[Collection entries]
----

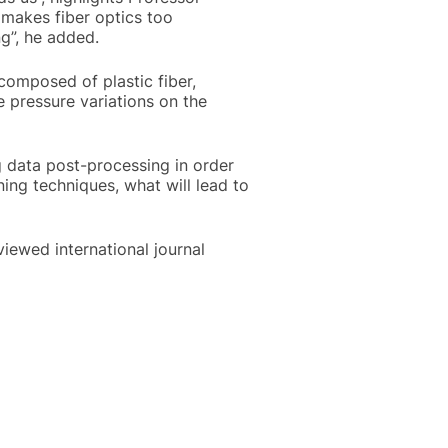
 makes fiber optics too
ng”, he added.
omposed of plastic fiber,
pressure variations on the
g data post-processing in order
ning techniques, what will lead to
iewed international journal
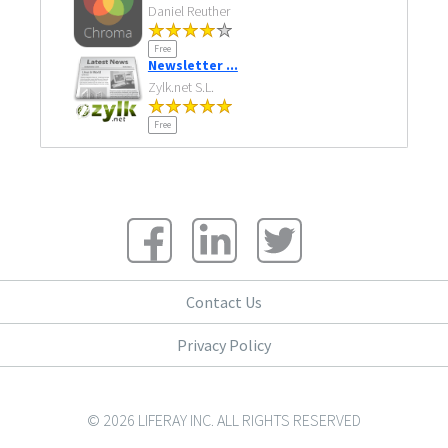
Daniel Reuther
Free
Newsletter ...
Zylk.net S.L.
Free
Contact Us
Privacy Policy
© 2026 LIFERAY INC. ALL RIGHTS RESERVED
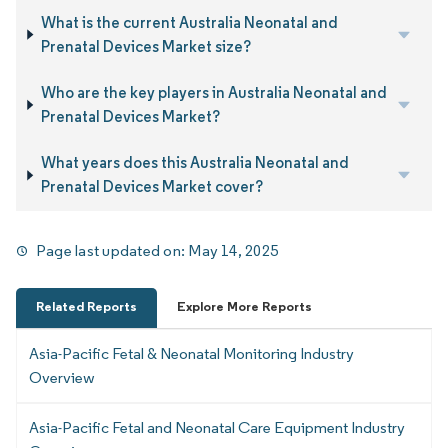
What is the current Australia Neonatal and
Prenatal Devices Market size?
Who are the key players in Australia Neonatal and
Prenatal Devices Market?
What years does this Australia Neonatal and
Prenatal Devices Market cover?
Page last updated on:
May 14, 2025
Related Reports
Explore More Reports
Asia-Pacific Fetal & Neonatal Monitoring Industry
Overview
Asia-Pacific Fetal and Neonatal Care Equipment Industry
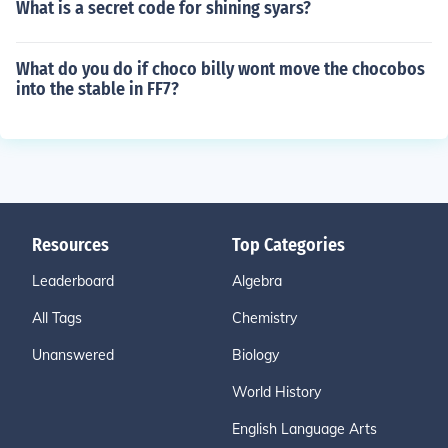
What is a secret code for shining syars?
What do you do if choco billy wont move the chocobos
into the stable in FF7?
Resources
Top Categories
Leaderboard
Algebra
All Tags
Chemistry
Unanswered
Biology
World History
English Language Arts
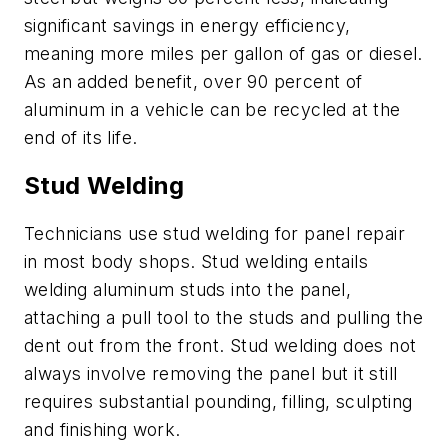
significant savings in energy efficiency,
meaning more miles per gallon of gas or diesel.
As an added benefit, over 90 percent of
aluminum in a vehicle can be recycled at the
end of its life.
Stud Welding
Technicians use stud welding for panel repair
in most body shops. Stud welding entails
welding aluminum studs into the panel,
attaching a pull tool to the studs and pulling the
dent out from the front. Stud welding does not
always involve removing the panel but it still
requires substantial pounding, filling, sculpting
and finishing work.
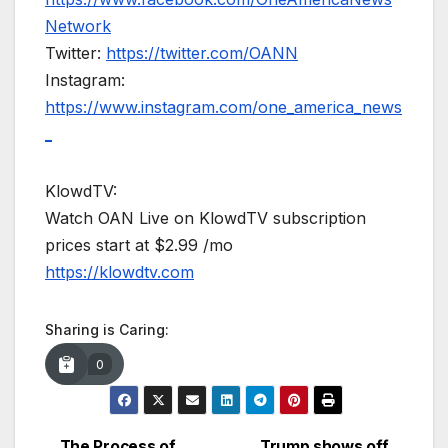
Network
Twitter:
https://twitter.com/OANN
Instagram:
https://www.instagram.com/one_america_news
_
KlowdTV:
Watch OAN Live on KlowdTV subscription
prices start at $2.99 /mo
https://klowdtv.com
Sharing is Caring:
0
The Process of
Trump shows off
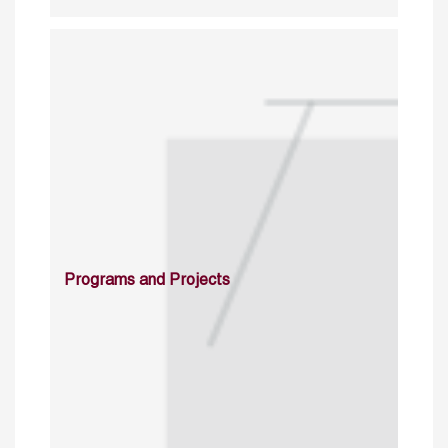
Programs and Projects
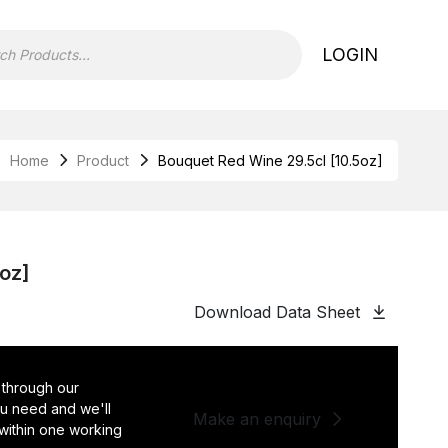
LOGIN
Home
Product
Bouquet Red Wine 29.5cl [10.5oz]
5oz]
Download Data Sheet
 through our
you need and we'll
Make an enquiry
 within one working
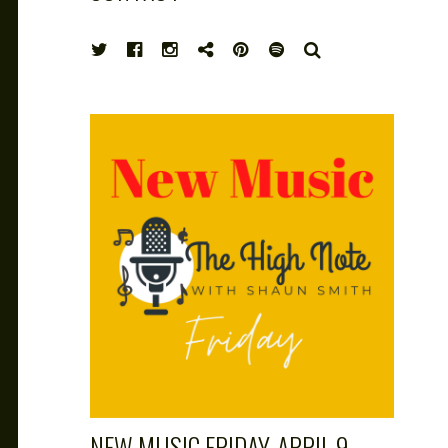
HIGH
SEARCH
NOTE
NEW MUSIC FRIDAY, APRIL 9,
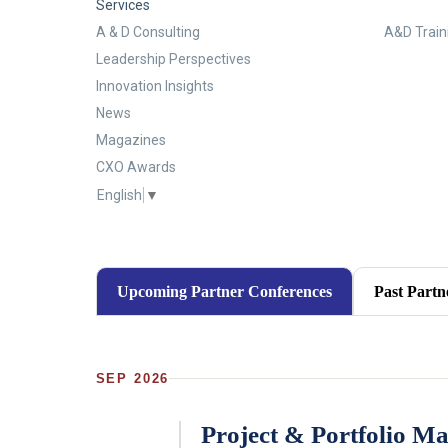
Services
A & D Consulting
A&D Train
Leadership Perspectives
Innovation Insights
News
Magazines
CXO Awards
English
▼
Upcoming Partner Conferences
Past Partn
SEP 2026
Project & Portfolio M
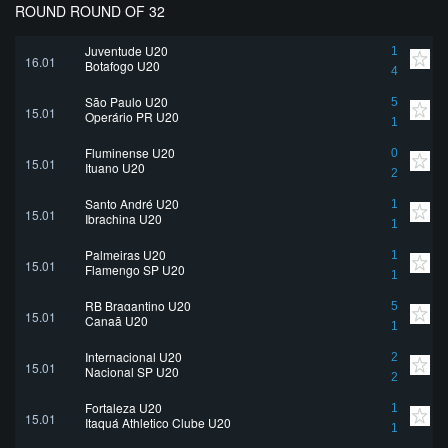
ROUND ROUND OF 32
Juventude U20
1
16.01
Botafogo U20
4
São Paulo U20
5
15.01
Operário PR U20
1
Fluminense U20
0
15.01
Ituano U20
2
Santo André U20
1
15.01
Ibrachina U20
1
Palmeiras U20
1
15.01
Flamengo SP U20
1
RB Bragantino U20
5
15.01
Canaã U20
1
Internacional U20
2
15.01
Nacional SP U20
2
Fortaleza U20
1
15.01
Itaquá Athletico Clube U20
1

----

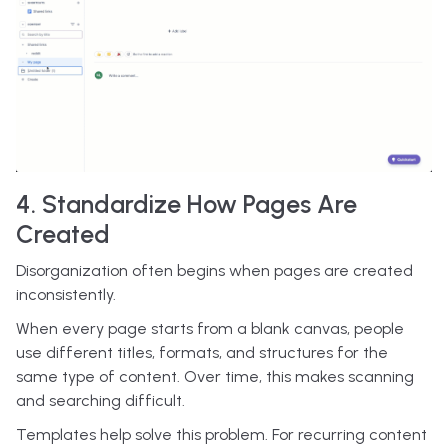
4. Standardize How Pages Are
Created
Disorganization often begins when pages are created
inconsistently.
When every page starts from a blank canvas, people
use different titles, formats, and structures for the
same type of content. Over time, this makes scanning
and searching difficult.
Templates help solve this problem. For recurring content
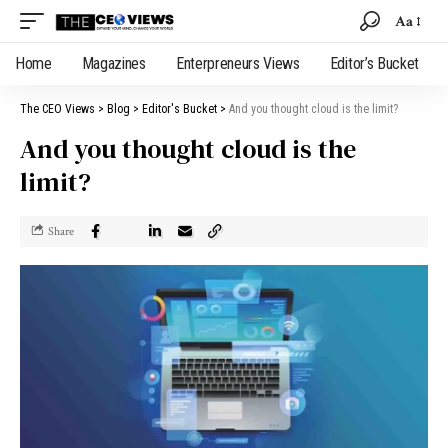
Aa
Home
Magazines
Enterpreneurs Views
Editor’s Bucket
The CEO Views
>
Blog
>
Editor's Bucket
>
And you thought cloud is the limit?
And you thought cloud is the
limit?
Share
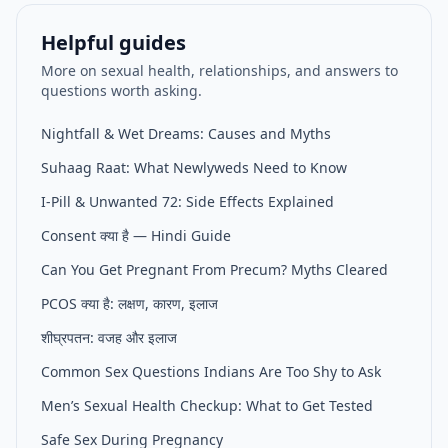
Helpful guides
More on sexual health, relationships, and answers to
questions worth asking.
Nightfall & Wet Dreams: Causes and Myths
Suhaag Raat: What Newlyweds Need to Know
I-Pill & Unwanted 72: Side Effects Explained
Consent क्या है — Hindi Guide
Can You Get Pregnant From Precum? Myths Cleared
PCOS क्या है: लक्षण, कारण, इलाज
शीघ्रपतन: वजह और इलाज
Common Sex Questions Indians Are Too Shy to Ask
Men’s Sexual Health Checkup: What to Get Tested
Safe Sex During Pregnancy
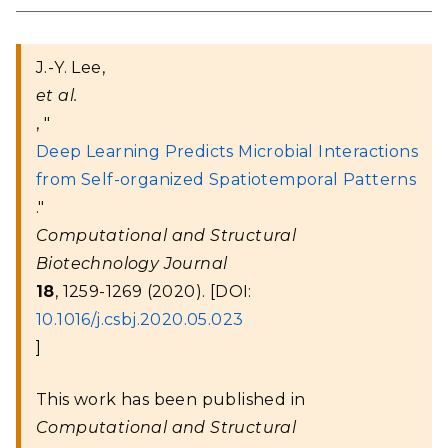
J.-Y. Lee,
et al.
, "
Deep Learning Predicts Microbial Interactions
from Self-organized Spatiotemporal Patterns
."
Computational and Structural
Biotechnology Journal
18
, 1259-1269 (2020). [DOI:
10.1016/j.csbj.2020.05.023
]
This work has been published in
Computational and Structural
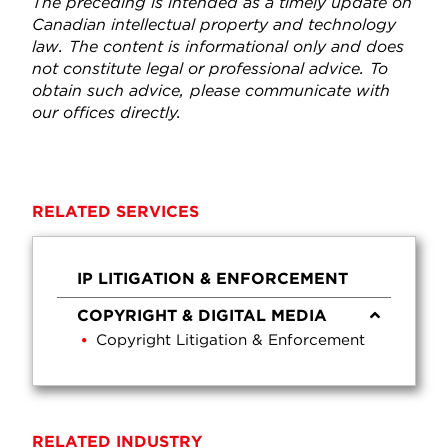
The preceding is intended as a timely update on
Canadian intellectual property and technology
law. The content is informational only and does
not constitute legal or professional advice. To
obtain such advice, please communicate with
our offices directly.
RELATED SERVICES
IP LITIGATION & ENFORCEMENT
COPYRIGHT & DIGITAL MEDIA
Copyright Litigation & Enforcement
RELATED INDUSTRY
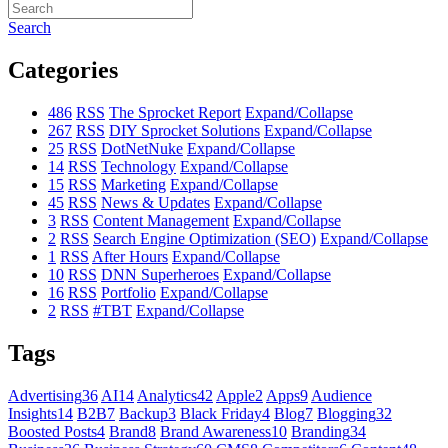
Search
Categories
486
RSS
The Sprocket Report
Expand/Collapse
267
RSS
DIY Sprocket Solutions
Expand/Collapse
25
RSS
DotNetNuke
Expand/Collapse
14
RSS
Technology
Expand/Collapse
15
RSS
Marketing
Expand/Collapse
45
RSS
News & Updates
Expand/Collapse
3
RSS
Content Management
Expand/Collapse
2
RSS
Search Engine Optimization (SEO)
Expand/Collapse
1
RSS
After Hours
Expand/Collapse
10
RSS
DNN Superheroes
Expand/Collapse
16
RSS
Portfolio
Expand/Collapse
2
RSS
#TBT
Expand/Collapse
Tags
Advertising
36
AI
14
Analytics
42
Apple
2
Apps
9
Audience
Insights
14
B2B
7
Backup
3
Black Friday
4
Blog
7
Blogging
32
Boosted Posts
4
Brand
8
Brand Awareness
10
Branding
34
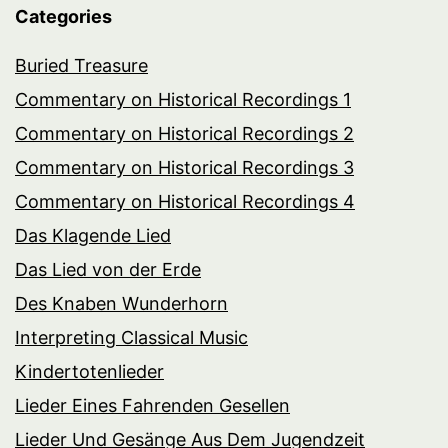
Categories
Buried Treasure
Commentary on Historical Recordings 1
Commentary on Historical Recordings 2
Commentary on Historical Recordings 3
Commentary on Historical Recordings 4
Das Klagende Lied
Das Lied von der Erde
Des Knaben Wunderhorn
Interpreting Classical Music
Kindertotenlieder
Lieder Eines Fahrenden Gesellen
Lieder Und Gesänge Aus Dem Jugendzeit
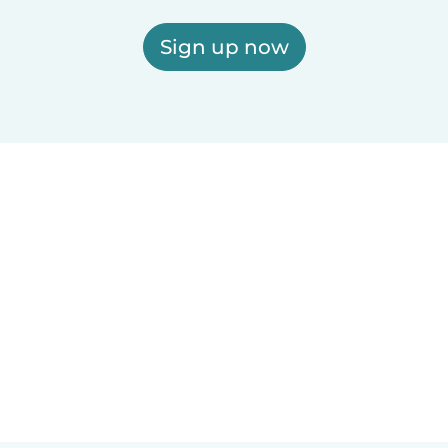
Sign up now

----

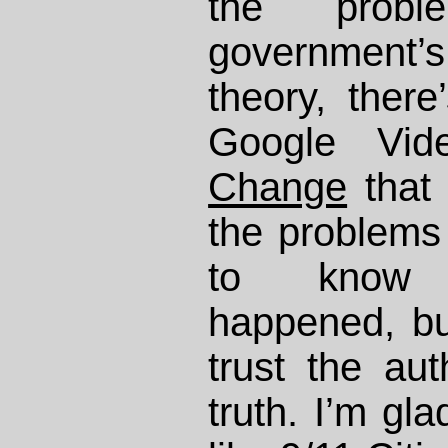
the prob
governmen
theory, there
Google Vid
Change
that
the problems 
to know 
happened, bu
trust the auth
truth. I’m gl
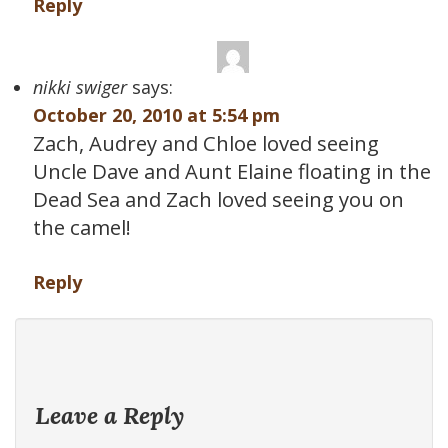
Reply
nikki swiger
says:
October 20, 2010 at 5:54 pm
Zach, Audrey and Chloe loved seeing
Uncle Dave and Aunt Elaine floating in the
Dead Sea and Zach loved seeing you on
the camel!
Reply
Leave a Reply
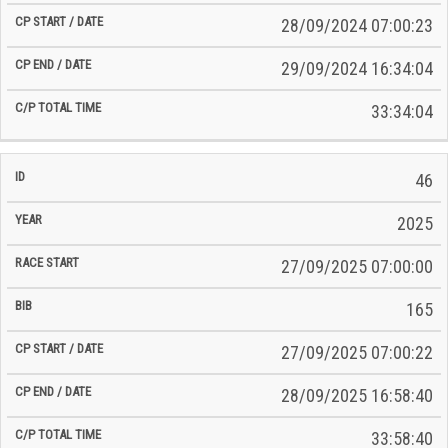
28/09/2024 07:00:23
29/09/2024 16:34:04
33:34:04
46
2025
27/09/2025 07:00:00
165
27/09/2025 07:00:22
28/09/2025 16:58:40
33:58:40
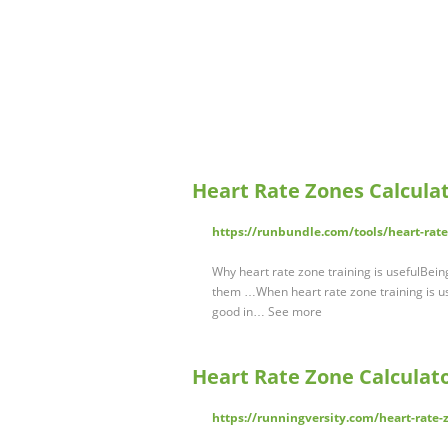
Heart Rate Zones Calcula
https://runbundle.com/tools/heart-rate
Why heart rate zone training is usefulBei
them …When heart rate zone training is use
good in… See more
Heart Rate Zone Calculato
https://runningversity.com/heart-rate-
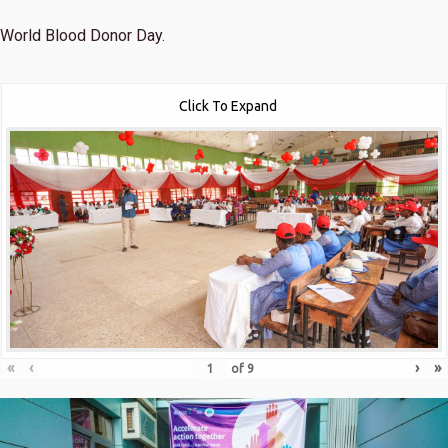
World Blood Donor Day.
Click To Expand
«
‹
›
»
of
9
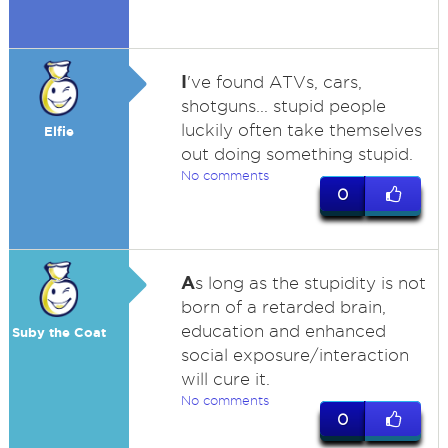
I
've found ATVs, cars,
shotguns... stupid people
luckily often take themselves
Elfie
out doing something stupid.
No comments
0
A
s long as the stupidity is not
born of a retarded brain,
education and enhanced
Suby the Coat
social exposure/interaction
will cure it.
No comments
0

----

* [WORK TASK] From the records above, give again exactly the lines running from the line with "As an added benefit, over 90 percent of" to the line with "always involve removing", inclusive.

* [WRITTEN SOLUTION]
As an added benefit, over 90 percent of
aluminum in a vehicle can be recycled at the
end of its life.
Stud Welding
Technicians use stud welding for panel repair
in most body shops. Stud welding entails
welding aluminum studs into the panel,
attaching a pull tool to the studs and pulling the
dent out from the front. Stud welding does not
always involve removing the panel but it still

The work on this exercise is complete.